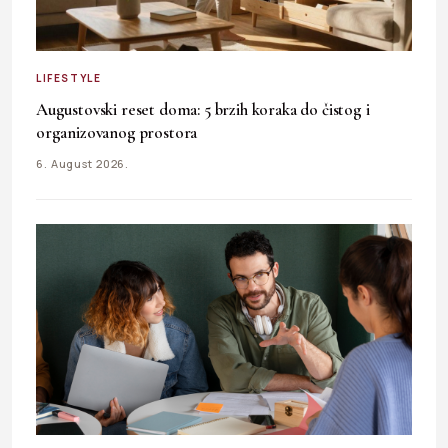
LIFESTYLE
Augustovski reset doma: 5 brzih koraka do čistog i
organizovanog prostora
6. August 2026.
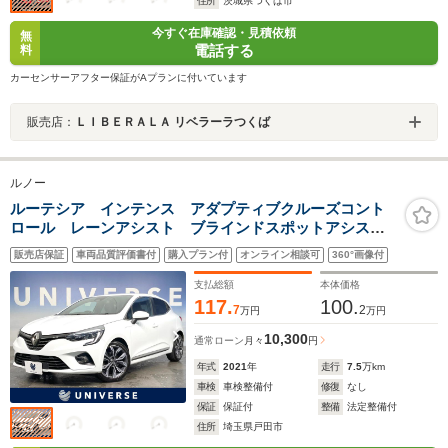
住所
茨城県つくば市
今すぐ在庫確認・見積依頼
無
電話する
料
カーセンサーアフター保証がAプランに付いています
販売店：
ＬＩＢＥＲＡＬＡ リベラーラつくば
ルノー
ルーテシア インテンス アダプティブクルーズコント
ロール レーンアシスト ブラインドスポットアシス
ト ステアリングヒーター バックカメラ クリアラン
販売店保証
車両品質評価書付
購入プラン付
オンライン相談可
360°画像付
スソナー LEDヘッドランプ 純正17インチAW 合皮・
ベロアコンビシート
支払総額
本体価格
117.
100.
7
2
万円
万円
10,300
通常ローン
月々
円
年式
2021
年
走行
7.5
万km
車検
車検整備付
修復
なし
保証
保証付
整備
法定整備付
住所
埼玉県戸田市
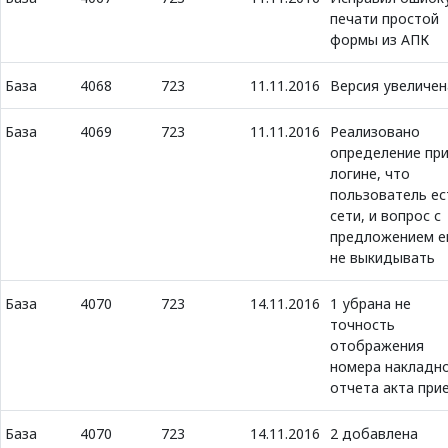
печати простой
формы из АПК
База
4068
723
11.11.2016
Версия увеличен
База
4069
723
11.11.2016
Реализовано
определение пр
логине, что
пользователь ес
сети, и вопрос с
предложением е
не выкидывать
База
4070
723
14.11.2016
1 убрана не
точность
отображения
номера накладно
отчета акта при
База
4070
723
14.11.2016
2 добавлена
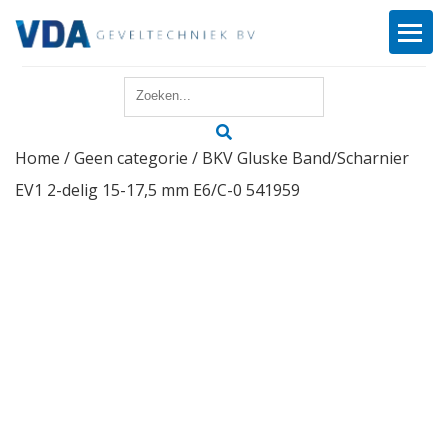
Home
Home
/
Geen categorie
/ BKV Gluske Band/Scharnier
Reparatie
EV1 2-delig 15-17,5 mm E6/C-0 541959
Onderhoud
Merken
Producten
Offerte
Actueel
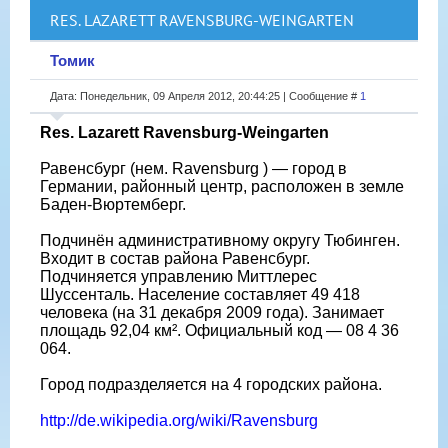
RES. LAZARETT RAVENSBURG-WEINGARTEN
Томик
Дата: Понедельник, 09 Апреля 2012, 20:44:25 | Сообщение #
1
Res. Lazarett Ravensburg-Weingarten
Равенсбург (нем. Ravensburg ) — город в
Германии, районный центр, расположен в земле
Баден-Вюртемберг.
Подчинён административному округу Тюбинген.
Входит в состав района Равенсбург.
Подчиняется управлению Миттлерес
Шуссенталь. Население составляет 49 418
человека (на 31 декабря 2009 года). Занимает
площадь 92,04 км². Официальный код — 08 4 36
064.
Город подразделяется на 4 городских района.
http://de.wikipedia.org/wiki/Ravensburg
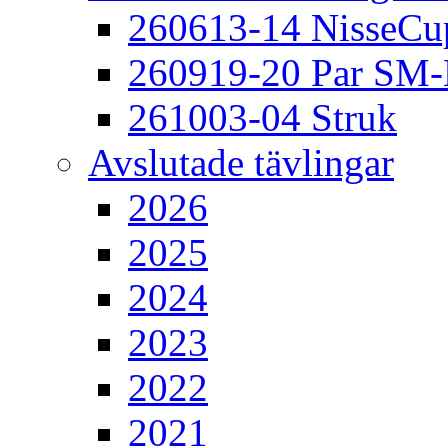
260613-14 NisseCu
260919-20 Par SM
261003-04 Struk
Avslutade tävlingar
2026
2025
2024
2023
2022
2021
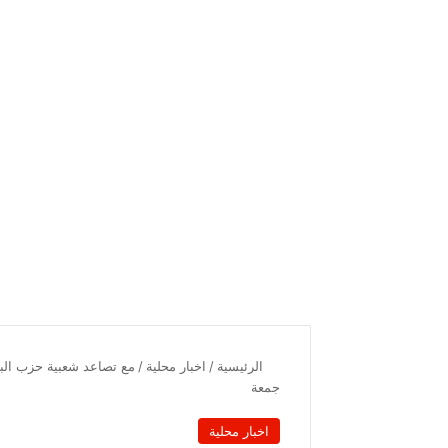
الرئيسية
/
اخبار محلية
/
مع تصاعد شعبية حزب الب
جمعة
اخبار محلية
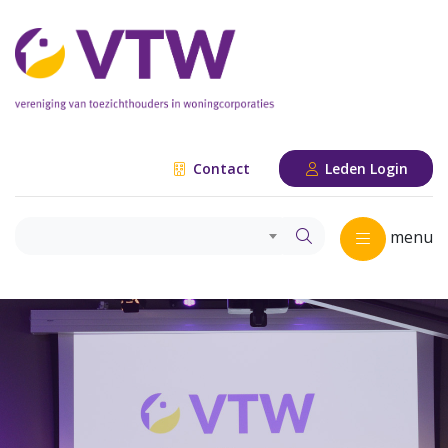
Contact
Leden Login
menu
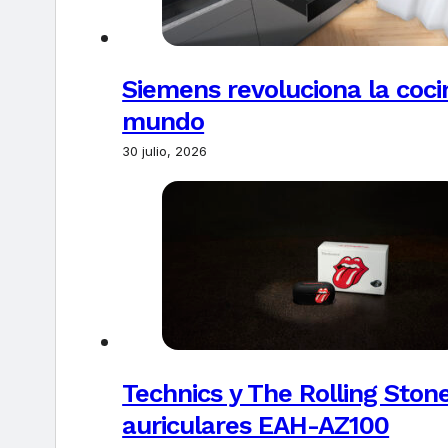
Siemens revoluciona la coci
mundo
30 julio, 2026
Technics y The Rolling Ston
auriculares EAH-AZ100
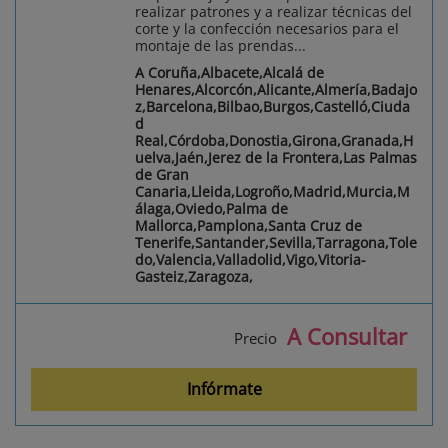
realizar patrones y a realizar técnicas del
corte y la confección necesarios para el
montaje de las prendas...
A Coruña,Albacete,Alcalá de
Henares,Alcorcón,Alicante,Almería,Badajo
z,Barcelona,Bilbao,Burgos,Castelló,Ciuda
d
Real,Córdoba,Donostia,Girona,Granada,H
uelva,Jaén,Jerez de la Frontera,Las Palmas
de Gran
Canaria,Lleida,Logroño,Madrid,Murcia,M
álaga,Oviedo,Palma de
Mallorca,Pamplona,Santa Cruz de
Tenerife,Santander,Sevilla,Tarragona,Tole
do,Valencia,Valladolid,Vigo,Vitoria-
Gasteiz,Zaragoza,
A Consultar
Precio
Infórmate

**What you should do:** Every line above in the stretch from the one with "человека (на 31 декабря 2009 года). Занимает" through the one with "A Consultar" is to be transcribed exactly, ends included. No picture is copied.

**Your response:**
человека (на 31 декабря 2009 года). Занимает
площадь 92,04 км². Официальный код — 08 4 36
064.
Город подразделяется на 4 городских района.
http://de.wikipedia.org/wiki/Ravensburg
260613-14 NisseCu
260919-20 Par SM
261003-04 Struk
Avslutade tävlingar
2026
2025
2024
2023
2022
2021
الرئيسية
/
اخبار محلية
/
مع تصاعد شعبية حزب الب
جمعة
اخبار محلية
Contact
Leden Login
menu
Siemens revoluciona la coci
mundo
30 julio, 2026
Technics y The Rolling Ston
auriculares EAH-AZ100
realizar patrones y a realizar técnicas del
corte y la confección necesarios para el
montaje de las prendas...
A Coruña,Albacete,Alcalá de
Henares,Alcorcón,Alicante,Almería,Badajo
z,Barcelona,Bilbao,Burgos,Castelló,Ciuda
d
Real,Córdoba,Donostia,Girona,Granada,H
uelva,Jaén,Jerez de la Frontera,Las Palmas
de Gran
Canaria,Lleida,Logroño,Madrid,Murcia,M
álaga,Oviedo,Palma de
Mallorca,Pamplona,Santa Cruz de
Tenerife,Santander,Sevilla,Tarragona,Tole
do,Valencia,Valladolid,Vigo,Vitoria-
Gasteiz,Zaragoza,
A Consultar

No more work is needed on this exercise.